- Data provided
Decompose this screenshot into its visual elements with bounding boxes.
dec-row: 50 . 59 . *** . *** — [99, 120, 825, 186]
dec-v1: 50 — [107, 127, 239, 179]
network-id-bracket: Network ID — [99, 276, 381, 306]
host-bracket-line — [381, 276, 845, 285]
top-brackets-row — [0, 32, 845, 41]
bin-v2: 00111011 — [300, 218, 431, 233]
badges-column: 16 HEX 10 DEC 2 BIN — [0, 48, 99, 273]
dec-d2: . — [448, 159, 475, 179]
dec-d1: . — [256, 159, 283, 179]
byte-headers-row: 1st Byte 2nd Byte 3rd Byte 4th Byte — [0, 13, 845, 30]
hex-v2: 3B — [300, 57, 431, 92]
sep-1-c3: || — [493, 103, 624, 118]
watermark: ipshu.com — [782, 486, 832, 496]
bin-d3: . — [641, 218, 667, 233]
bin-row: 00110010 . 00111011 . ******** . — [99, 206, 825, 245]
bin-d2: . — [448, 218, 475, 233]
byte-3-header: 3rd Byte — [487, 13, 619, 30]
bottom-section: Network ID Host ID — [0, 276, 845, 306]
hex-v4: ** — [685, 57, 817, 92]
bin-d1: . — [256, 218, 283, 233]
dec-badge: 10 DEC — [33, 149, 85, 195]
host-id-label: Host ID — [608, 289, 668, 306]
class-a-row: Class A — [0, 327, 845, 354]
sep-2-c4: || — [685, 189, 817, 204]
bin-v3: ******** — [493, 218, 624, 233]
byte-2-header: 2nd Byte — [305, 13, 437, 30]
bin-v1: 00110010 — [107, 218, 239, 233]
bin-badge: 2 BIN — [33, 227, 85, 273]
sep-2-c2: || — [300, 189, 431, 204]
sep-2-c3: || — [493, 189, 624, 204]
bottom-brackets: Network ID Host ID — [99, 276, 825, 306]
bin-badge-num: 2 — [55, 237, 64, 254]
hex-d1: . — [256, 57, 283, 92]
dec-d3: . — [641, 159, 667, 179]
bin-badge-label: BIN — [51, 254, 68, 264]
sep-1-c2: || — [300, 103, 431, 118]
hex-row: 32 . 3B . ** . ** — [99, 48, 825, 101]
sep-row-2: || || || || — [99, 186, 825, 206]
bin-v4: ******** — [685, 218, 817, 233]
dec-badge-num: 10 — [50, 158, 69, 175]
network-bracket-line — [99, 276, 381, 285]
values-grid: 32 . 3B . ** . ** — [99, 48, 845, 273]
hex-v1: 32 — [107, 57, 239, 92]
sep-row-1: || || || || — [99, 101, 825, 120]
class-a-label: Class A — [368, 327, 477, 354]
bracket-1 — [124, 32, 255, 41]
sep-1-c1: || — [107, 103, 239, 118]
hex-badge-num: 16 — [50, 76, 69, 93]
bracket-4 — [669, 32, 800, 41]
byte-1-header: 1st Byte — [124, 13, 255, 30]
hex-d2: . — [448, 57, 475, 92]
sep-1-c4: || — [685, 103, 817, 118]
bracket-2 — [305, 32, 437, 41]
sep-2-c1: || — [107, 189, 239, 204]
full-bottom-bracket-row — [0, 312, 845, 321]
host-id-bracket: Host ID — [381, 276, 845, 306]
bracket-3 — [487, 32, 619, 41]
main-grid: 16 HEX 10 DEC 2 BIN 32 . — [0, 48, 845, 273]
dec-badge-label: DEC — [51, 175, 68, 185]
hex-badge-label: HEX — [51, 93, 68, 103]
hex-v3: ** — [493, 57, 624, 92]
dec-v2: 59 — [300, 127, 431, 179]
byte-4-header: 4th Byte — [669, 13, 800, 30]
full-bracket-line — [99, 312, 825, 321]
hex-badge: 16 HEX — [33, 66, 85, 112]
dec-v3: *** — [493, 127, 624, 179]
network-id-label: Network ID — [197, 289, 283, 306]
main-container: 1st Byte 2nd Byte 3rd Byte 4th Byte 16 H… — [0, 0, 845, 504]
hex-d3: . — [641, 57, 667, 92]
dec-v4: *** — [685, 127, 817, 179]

- Problem to solve
Nothing in the records above may be left out when you repeat them exactly.

- Solution to the problem
Decompose this screenshot into its visual elements with bounding boxes.
dec-row: 50 . 59 . *** . *** — [99, 120, 825, 186]
dec-v1: 50 — [107, 127, 239, 179]
network-id-bracket: Network ID — [99, 276, 381, 306]
host-bracket-line — [381, 276, 845, 285]
top-brackets-row — [0, 32, 845, 41]
bin-v2: 00111011 — [300, 218, 431, 233]
badges-column: 16 HEX 10 DEC 2 BIN — [0, 48, 99, 273]
dec-d2: . — [448, 159, 475, 179]
dec-d1: . — [256, 159, 283, 179]
byte-headers-row: 1st Byte 2nd Byte 3rd Byte 4th Byte — [0, 13, 845, 30]
hex-v2: 3B — [300, 57, 431, 92]
sep-1-c3: || — [493, 103, 624, 118]
watermark: ipshu.com — [782, 486, 832, 496]
bin-d3: . — [641, 218, 667, 233]
bin-row: 00110010 . 00111011 . ******** . — [99, 206, 825, 245]
bin-d2: . — [448, 218, 475, 233]
byte-3-header: 3rd Byte — [487, 13, 619, 30]
bottom-section: Network ID Host ID — [0, 276, 845, 306]
hex-v4: ** — [685, 57, 817, 92]
bin-d1: . — [256, 218, 283, 233]
dec-badge: 10 DEC — [33, 149, 85, 195]
host-id-label: Host ID — [608, 289, 668, 306]
class-a-row: Class A — [0, 327, 845, 354]
sep-2-c4: || — [685, 189, 817, 204]
bin-v3: ******** — [493, 218, 624, 233]
byte-2-header: 2nd Byte — [305, 13, 437, 30]
bin-v1: 00110010 — [107, 218, 239, 233]
bin-badge: 2 BIN — [33, 227, 85, 273]
sep-2-c2: || — [300, 189, 431, 204]
sep-2-c3: || — [493, 189, 624, 204]
bottom-brackets: Network ID Host ID — [99, 276, 825, 306]
bin-badge-num: 2 — [55, 237, 64, 254]
hex-d1: . — [256, 57, 283, 92]
dec-d3: . — [641, 159, 667, 179]
bin-badge-label: BIN — [51, 254, 68, 264]
sep-1-c2: || — [300, 103, 431, 118]
hex-row: 32 . 3B . ** . ** — [99, 48, 825, 101]
sep-row-2: || || || || — [99, 186, 825, 206]
bin-v4: ******** — [685, 218, 817, 233]
dec-badge-num: 10 — [50, 158, 69, 175]
network-bracket-line — [99, 276, 381, 285]
values-grid: 32 . 3B . ** . ** — [99, 48, 845, 273]
hex-v1: 32 — [107, 57, 239, 92]
sep-row-1: || || || || — [99, 101, 825, 120]
class-a-label: Class A — [368, 327, 477, 354]
bracket-1 — [124, 32, 255, 41]
sep-1-c1: || — [107, 103, 239, 118]
hex-badge-num: 16 — [50, 76, 69, 93]
bracket-4 — [669, 32, 800, 41]
byte-1-header: 1st Byte — [124, 13, 255, 30]
hex-d2: . — [448, 57, 475, 92]
sep-1-c4: || — [685, 103, 817, 118]
bracket-2 — [305, 32, 437, 41]
sep-2-c1: || — [107, 189, 239, 204]
full-bottom-bracket-row — [0, 312, 845, 321]
host-id-bracket: Host ID — [381, 276, 845, 306]
bracket-3 — [487, 32, 619, 41]
main-grid: 16 HEX 10 DEC 2 BIN 32 . — [0, 48, 845, 273]
dec-badge-label: DEC — [51, 175, 68, 185]
hex-badge-label: HEX — [51, 93, 68, 103]
hex-v3: ** — [493, 57, 624, 92]
dec-v2: 59 — [300, 127, 431, 179]
byte-4-header: 4th Byte — [669, 13, 800, 30]
full-bracket-line — [99, 312, 825, 321]
hex-badge: 16 HEX — [33, 66, 85, 112]
dec-v3: *** — [493, 127, 624, 179]
network-id-label: Network ID — [197, 289, 283, 306]
main-container: 1st Byte 2nd Byte 3rd Byte 4th Byte 16 H… — [0, 0, 845, 504]
hex-d3: . — [641, 57, 667, 92]
dec-v4: *** — [685, 127, 817, 179]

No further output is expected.